• **Directions for this task**
Find the line with "I need the location" in the records below. Output exactly from there until after the line with "Where is each", without pictures.

### Given entries

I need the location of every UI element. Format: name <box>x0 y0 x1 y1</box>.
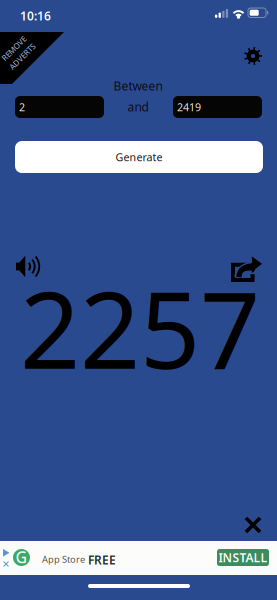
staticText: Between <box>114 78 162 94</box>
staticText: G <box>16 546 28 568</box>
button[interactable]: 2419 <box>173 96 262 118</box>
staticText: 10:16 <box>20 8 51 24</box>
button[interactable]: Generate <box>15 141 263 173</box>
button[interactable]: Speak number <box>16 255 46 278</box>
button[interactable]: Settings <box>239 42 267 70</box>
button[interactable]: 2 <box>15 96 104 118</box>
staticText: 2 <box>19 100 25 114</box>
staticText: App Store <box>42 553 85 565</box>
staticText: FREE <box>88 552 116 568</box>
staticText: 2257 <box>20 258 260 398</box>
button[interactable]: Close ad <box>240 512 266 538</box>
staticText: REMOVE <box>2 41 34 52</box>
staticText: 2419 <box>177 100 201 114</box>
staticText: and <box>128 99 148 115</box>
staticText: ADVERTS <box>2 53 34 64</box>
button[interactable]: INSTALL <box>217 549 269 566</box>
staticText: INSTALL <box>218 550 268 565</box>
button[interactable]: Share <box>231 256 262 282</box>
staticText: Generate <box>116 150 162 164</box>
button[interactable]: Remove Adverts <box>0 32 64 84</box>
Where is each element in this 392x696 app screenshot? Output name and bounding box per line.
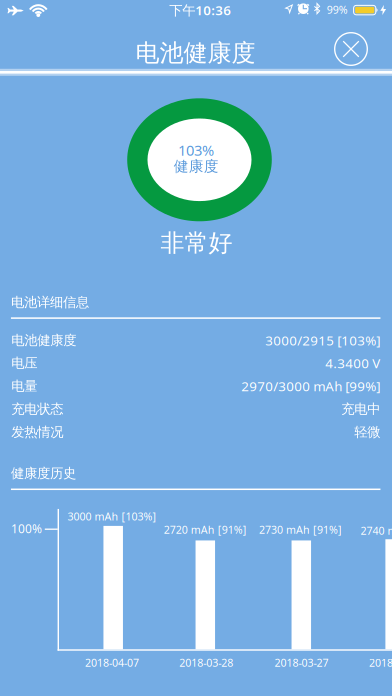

######
### Given entries

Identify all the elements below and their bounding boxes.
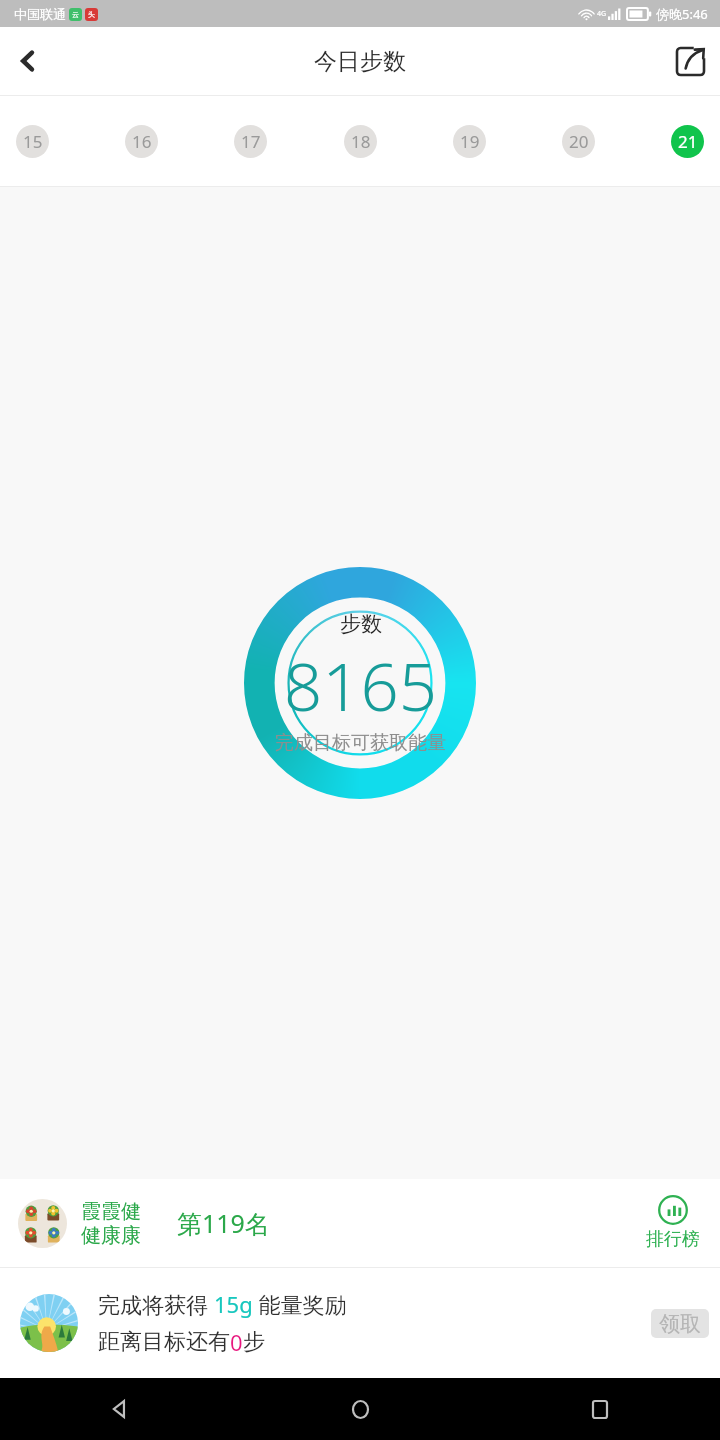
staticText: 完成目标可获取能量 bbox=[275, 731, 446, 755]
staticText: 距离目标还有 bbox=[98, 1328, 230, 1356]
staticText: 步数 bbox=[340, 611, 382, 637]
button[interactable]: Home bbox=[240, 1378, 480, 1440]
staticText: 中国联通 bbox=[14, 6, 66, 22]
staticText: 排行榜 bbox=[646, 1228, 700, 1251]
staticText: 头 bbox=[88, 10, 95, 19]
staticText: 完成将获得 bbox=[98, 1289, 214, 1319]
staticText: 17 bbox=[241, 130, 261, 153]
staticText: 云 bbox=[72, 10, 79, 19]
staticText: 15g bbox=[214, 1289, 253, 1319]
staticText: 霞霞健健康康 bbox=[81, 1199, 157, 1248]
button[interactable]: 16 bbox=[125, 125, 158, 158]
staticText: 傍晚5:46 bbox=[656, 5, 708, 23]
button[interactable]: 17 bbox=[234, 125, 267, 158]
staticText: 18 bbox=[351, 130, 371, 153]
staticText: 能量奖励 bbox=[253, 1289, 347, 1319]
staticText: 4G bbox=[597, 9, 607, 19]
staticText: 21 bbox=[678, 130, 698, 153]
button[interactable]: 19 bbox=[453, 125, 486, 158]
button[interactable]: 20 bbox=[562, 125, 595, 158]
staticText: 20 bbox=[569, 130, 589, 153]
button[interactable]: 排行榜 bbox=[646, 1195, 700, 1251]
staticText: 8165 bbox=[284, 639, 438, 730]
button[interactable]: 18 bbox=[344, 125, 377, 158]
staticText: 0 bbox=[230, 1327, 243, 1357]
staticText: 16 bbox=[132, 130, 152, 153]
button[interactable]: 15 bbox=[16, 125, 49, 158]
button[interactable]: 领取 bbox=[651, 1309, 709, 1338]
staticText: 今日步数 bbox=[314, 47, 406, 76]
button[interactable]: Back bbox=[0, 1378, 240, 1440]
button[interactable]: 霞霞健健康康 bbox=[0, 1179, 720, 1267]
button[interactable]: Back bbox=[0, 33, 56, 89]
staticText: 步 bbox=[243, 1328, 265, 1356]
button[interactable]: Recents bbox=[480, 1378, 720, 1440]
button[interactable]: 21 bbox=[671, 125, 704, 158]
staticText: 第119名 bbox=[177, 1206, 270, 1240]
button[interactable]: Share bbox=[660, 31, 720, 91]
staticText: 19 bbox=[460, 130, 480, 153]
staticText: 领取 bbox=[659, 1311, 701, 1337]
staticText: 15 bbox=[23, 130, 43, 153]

######
### Given entries

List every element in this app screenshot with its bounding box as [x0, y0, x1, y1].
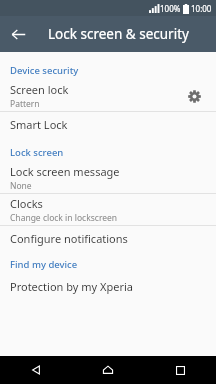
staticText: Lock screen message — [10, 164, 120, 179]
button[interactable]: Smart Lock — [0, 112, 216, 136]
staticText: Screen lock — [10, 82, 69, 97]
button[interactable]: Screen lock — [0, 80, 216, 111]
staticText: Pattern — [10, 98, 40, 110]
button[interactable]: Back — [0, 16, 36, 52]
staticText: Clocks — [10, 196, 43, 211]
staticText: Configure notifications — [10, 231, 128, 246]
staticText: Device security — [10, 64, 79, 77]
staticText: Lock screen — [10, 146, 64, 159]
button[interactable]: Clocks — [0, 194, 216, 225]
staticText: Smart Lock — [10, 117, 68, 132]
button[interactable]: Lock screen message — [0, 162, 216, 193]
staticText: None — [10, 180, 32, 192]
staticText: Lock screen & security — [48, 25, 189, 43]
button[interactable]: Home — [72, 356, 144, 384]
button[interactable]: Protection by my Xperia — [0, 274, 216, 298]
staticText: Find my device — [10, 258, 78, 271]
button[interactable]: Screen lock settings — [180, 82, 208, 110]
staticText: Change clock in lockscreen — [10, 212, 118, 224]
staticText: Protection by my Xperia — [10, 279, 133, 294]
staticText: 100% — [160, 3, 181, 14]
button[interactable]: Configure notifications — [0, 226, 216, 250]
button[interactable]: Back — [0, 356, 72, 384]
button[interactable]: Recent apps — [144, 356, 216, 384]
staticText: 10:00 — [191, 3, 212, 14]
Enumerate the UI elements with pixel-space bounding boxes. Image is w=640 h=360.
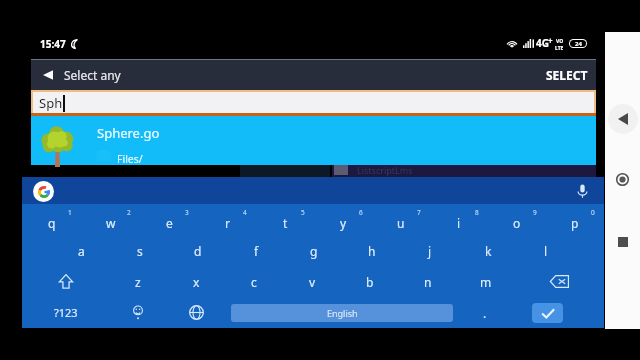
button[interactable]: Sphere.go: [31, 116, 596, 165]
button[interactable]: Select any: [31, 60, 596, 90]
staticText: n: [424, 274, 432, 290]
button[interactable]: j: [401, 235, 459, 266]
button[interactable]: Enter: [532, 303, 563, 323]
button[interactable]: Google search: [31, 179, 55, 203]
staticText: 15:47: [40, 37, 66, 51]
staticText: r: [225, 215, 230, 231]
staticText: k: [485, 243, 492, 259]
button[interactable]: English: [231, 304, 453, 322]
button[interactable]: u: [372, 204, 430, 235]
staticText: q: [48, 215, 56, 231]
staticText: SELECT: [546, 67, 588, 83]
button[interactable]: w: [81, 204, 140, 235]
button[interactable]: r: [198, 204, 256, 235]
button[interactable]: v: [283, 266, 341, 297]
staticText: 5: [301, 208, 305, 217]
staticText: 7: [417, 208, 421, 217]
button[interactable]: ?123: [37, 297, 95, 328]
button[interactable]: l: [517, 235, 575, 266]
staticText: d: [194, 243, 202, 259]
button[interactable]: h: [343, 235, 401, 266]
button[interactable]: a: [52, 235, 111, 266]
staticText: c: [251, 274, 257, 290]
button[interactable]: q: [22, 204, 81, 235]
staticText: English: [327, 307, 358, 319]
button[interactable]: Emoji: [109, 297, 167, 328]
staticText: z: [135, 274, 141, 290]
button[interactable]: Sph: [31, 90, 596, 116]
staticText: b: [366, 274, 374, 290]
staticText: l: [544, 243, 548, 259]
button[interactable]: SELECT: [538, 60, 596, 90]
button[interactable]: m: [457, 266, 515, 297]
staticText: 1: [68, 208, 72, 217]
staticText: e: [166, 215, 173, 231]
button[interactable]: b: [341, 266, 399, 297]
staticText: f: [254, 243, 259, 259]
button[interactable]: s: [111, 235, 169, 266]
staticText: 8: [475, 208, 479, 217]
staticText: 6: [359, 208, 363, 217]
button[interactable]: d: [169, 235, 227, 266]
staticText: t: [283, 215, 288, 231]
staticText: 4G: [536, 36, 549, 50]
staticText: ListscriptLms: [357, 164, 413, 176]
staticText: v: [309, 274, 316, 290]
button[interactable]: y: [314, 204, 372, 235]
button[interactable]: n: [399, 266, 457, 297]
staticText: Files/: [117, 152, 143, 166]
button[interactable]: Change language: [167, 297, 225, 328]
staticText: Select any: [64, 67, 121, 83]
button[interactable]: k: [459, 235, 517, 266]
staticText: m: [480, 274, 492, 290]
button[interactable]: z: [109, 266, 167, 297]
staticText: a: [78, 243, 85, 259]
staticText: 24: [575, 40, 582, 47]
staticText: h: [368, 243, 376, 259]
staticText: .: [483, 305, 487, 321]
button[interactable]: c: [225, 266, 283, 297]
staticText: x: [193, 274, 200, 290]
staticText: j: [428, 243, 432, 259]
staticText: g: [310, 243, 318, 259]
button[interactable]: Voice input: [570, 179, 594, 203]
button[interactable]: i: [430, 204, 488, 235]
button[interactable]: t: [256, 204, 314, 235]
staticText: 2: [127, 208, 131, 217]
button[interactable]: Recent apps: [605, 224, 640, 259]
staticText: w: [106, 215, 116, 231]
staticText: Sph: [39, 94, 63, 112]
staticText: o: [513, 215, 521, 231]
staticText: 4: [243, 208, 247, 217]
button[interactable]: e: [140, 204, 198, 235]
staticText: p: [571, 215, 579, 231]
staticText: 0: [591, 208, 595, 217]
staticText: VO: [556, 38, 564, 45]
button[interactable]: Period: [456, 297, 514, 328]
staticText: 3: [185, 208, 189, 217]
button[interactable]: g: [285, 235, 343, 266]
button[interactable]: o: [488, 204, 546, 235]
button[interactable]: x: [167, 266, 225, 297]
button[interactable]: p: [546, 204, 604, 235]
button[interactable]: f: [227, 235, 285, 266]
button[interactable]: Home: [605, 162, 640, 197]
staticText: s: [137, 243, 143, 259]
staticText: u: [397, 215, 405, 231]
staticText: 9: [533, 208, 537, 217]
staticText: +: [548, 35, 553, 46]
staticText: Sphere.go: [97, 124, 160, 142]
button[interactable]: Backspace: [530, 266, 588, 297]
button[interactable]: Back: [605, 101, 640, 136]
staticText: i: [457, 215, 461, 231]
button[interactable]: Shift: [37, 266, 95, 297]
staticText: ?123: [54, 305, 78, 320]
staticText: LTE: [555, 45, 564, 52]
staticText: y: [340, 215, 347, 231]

######

• **Worked solution**
I need the location of every UI element. Format: name <box>x0 y0 x1 y1</box>.
staticText: Between <box>114 78 162 94</box>
staticText: G <box>16 546 28 568</box>
button[interactable]: 2419 <box>173 96 262 118</box>
staticText: 10:16 <box>20 8 51 24</box>
button[interactable]: Generate <box>15 141 263 173</box>
button[interactable]: Speak number <box>16 255 46 278</box>
button[interactable]: Settings <box>239 42 267 70</box>
button[interactable]: 2 <box>15 96 104 118</box>
staticText: 2 <box>19 100 25 114</box>
staticText: App Store <box>42 553 85 565</box>
staticText: FREE <box>88 552 116 568</box>
staticText: 2257 <box>20 258 260 398</box>
button[interactable]: Close ad <box>240 512 266 538</box>
staticText: REMOVE <box>2 41 34 52</box>
staticText: 2419 <box>177 100 201 114</box>
staticText: and <box>128 99 148 115</box>
staticText: ADVERTS <box>2 53 34 64</box>
button[interactable]: INSTALL <box>217 549 269 566</box>
staticText: INSTALL <box>218 550 268 565</box>
button[interactable]: Share <box>231 256 262 282</box>
staticText: Generate <box>116 150 162 164</box>
button[interactable]: Remove Adverts <box>0 32 64 84</box>
Where is each element in this 392x696 app screenshot? Output name and bounding box per line.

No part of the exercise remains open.